The Christian duty of charity can only be satisfied by voluntary charitable giving on an individual basis. The Christian who throws his weight behind greater government spending has not discharged this duty, and has actually done more harm than good.

So-called 'prominent nuns' have been leading the socialist fight to round out the Democrat's agenda. But “prominent” in whose world? Left-wing newspapers promote them. They’re fond of finding dragging out every dissident “Catholic” they can and giving these people a forum in which to spout their nonsense, so maybe she’s “prominent” to them, but not to us, most Catholics, or Conservatives.

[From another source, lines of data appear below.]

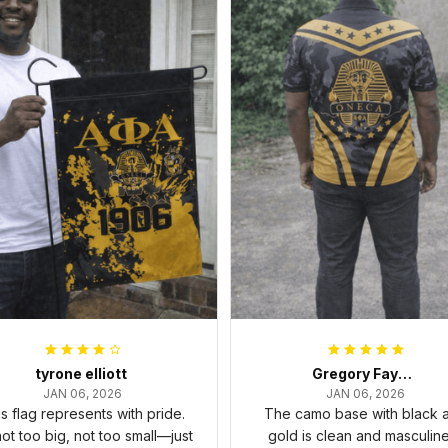
tyrone elliott
Gregory Fayson
JAN 06, 2026
JAN 06, 2026
s flag represents with pride.
The camo base with black 
 not too big, not too small—just
gold is clean and masculine.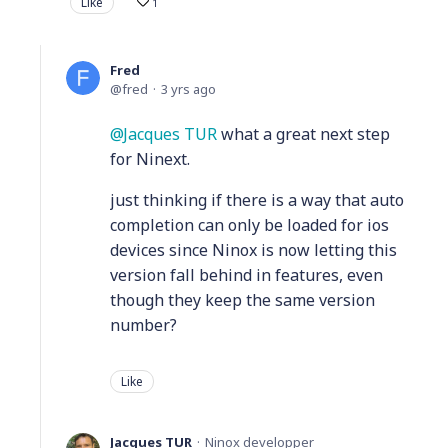
Like
1
Fred
fred
3 yrs ago
Jacques TUR
what a great next step
for Ninext.
just thinking if there is a way that auto
completion can only be loaded for ios
devices since Ninox is now letting this
version fall behind in features, even
though they keep the same version
number?
Like
Jacques TUR
Ninox developper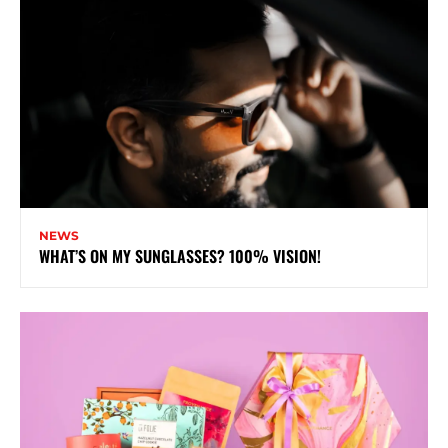
NEWS
WHAT’S ON MY SUNGLASSES? 100% VISION!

That said, the fact that St Vincent de Paul and other Catholic associations appear to support this bill shows you how far Catholic understanding of this issue has gone off track. The “social justice” types who were a product of Vatican II see charity in terms of getting things from the government, and this is their only concern in life. They are so blind that they can’t even see that the government and the Church are on a collision course.

1 comment:

VoteNovember2008 said...

My Mama became pregnant with me at the age of 40, quite a shock for a couple in 1960, but times have changed. I am thankful to God that my Mama didn't feel that I was an "insignificant detail" and didn't weight out whether it was "moral right" I had to live or a "technical one"! I can tell you that even though I was not planned or expected, when I look back over our lives, I know that there was a reason I am here today, still pondering what all that may be.

Not only is taxation masquerading as charity, it is robbing the "giver" of the joy received from God when one chooses of his own free will to give! It is when we give of ourselves even when we have nothing to give, that we receive the reward. And if I might add, the reward is not the object of the giving it is the sacrifice of the giving!

When the government takes from you and determines the recipient, it's just down right robbery!

My Mama always said, "follow the money trail", power, money and throw in a little ego for good measure and you have a "situation" waiting to happen. Oh and for good measure, my Mama also said, "don't give your money to someone else, to do something with!" Translation, if you see a need, address it, then you know exactly where the money went and how it was used. Pretty sage advice if you ask me.